Task details: Determine how many lines in the following listing include "você". Respond with that number only.

Entries shown:
···

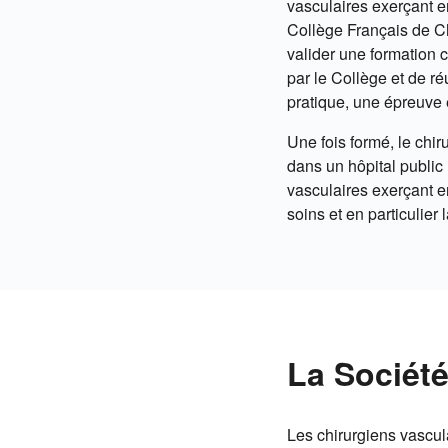
vasculaires exerçant e
Collège Français de C
valider une formation 
par le Collège et de ré
pratique, une épreuve é
Une fois formé, le chir
dans un hôpital public 
vasculaires exerçant en
soins et en particulier
La Société
Les chirurgiens vascul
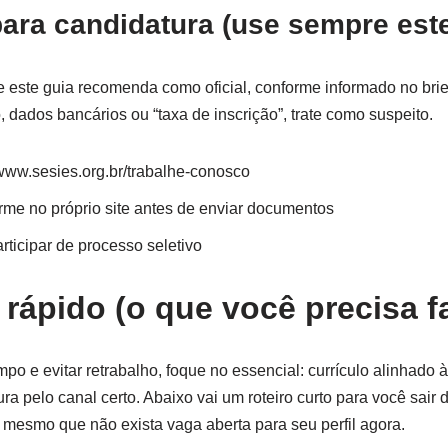
 para candidatura (use sempre est
e este guia recomenda como oficial, conforme informado no brie
 dados bancários ou “taxa de inscrição”, trate como suspeito.
//www.sesies.org.br/trabalhe-conosco
irme no próprio site antes de enviar documentos
ticipar de processo seletivo
ápido (o que você precisa fa
po e evitar retrabalho, foque no essencial: currículo alinhado
a pelo canal certo. Abaixo vai um roteiro curto para você sair d
 mesmo que não exista vaga aberta para seu perfil agora.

···

Exercise answer: 2